Since the peak of the high heel trend back in 2008–when several catwalk models took a tumble while wearing higher-than-ever shoes–killer stilettos and super-sized platforms have become de rigeur. Throw in the fact that the American Academy of Orthopedic Surgeons reports women’s visits to specialists for foot and toe complaints shot up 75 percent between 2005 and 2009, and it really makes you wonder why we ladies sacrifice comfort–and safety–for style. Try these facts on for size.
-Small heels are good for you: Most people over-pronate, which means their arches and ankles collapse inward on each step. Slipping on a 1- to 2-inch heel turns your ankles slightly outward, counteracting the collapse. It also takes the strain off tight calf muscles, relieving pain and decreasing your odds of developing plantar faciitis.
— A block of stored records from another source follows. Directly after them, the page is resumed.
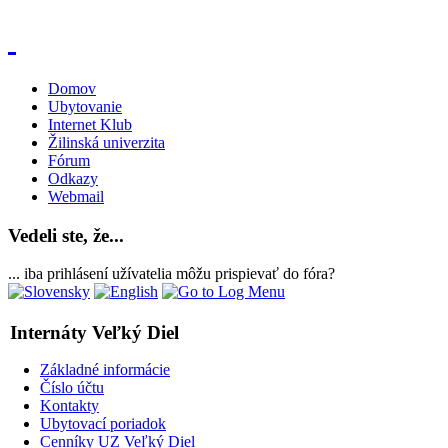
Domov
Ubytovanie
Internet Klub
Žilinská univerzita
Fórum
Odkazy
Webmail
Vedeli ste, že...
... iba prihlásení užívatelia môžu prispievať do fóra?
Internáty Veľký Diel
Základné informácie
Číslo účtu
Kontakty
Ubytovací poriadok
Cenníky UZ Veľký Diel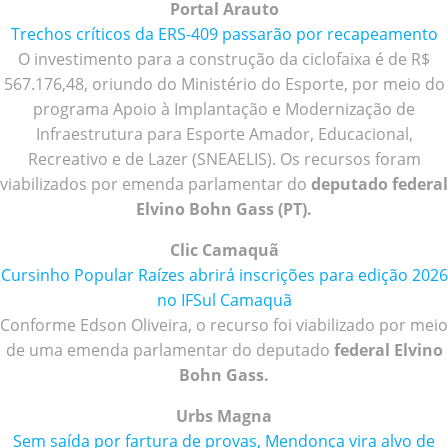
Portal Arauto
Trechos críticos da ERS-409 passarão por recapeamento
O investimento para a construção da ciclofaixa é de R$
567.176,48, oriundo do Ministério do Esporte, por meio do
programa Apoio à Implantação e Modernização de
Infraestrutura para Esporte Amador, Educacional,
Recreativo e de Lazer (SNEAELIS). Os recursos foram
viabilizados por emenda parlamentar do
deputado federal
Elvino Bohn Gass (PT).
Clic Camaquã
Cursinho Popular Raízes abrirá inscrições para edição 2026
no IFSul Camaquã
Conforme Edson Oliveira, o recurso foi viabilizado por meio
de uma emenda parlamentar do deputado
federal Elvino
Bohn Gass.
Urbs Magna
Sem saída por fartura de provas, Mendonça vira alvo de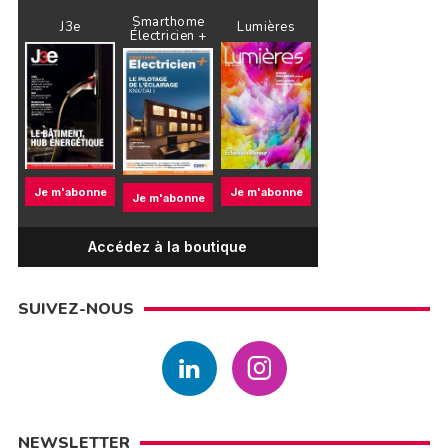
Smarthome
J3e
Lumières
Électricien +
Je m'abonne
Je m'abonne
Je m'abonne
Accédez à la boutique
SUIVEZ-NOUS
NEWSLETTER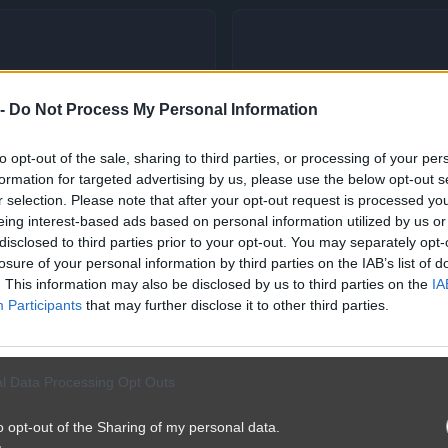
 -
Do Not Process My Personal Information
to opt-out of the sale, sharing to third parties, or processing of your per
formation for targeted advertising by us, please use the below opt-out s
r selection. Please note that after your opt-out request is processed y
eing interest-based ads based on personal information utilized by us or
disclosed to third parties prior to your opt-out. You may separately opt-
losure of your personal information by third parties on the IAB’s list of
. This information may also be disclosed by us to third parties on the
IA
Participants
that may further disclose it to other third parties.
l Data Processing Opt Outs
o opt-out of the Sharing of my personal data.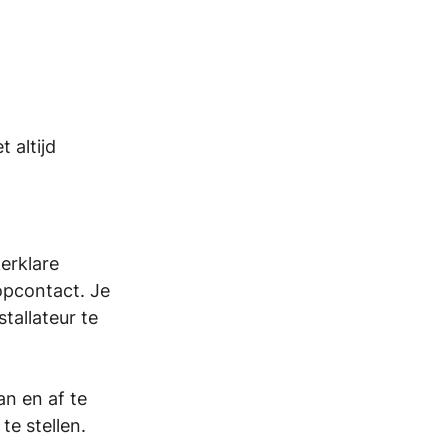
 altijd 
erklare 
topcontact. Je 
tallateur te 
n en af te 
te stellen.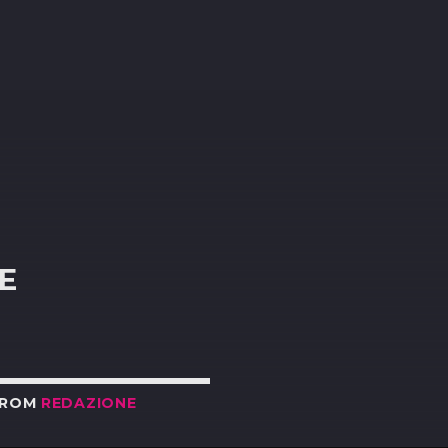
R
E
FROM
REDAZIONE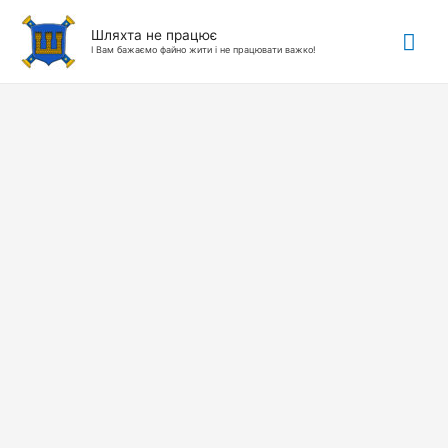
Гол
Шляхта не працює
І Вам бажаємо файно жити і не працювати важко!
ме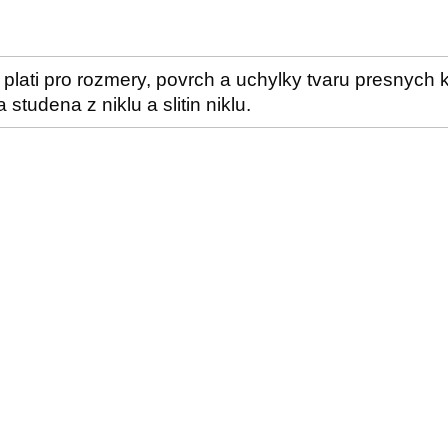
plati pro rozmery, povrch a uchylky tvaru presnych
studena z niklu a slitin niklu.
-You don’t need more shock absorption: Pronation is your foot’s natural way to absorb the shock of hitting the ground. The foot essentially unlocks itself, softening to absorb the blow, then rolls outward, becoming rigid again to absorb your weight as you lift your other foot and begin to propel forward.
-Every inch of heel height can put another 25 percent of your body weight onto your forefoot.
-That burning sensation under the ball of your foot is actual heat: When your feet slip forward in high heels, the base of your second toe pushes into the sole of your shoe, which, according to studies, creates a literal increase in temperature.
-Running in heels may lead to knee arthritis.